**What needs to be done:**
All entries need to be written out verbatim, with pictures omitted.

--- Exercise inputs Enclosed Below ---

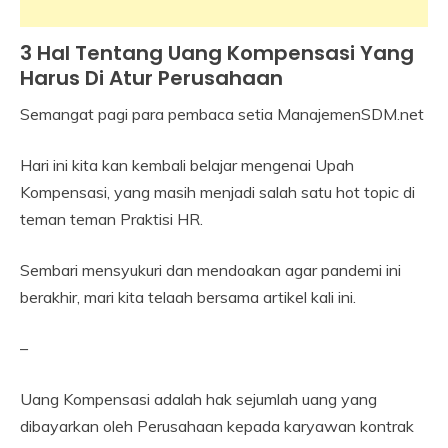
3 Hal Tentang Uang Kompensasi Yang
Industrial
Relation
Harus Di Atur Perusahaan
Semangat pagi para pembaca setia ManajemenSDM.net
6
Himawan
September
Hari ini kita kan kembali belajar mengenai Upah
2022
Kompensasi, yang masih menjadi salah satu hot topic di
teman teman Praktisi HR.
Sembari mensyukuri dan mendoakan agar pandemi ini
berakhir, mari kita telaah bersama artikel kali ini.
–
Uang Kompensasi adalah hak sejumlah uang yang
dibayarkan oleh Perusahaan kepada karyawan kontrak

--- End of Enclosed Exercise inputs ---

**Answer to the problem:**
3 Hal Tentang Uang Kompensasi Yang
Industrial
Relation
Harus Di Atur Perusahaan
Semangat pagi para pembaca setia ManajemenSDM.net
6
Himawan
September
Hari ini kita kan kembali belajar mengenai Upah
2022
Kompensasi, yang masih menjadi salah satu hot topic di
teman teman Praktisi HR.
Sembari mensyukuri dan mendoakan agar pandemi ini
berakhir, mari kita telaah bersama artikel kali ini.
–
Uang Kompensasi adalah hak sejumlah uang yang
dibayarkan oleh Perusahaan kepada karyawan kontrak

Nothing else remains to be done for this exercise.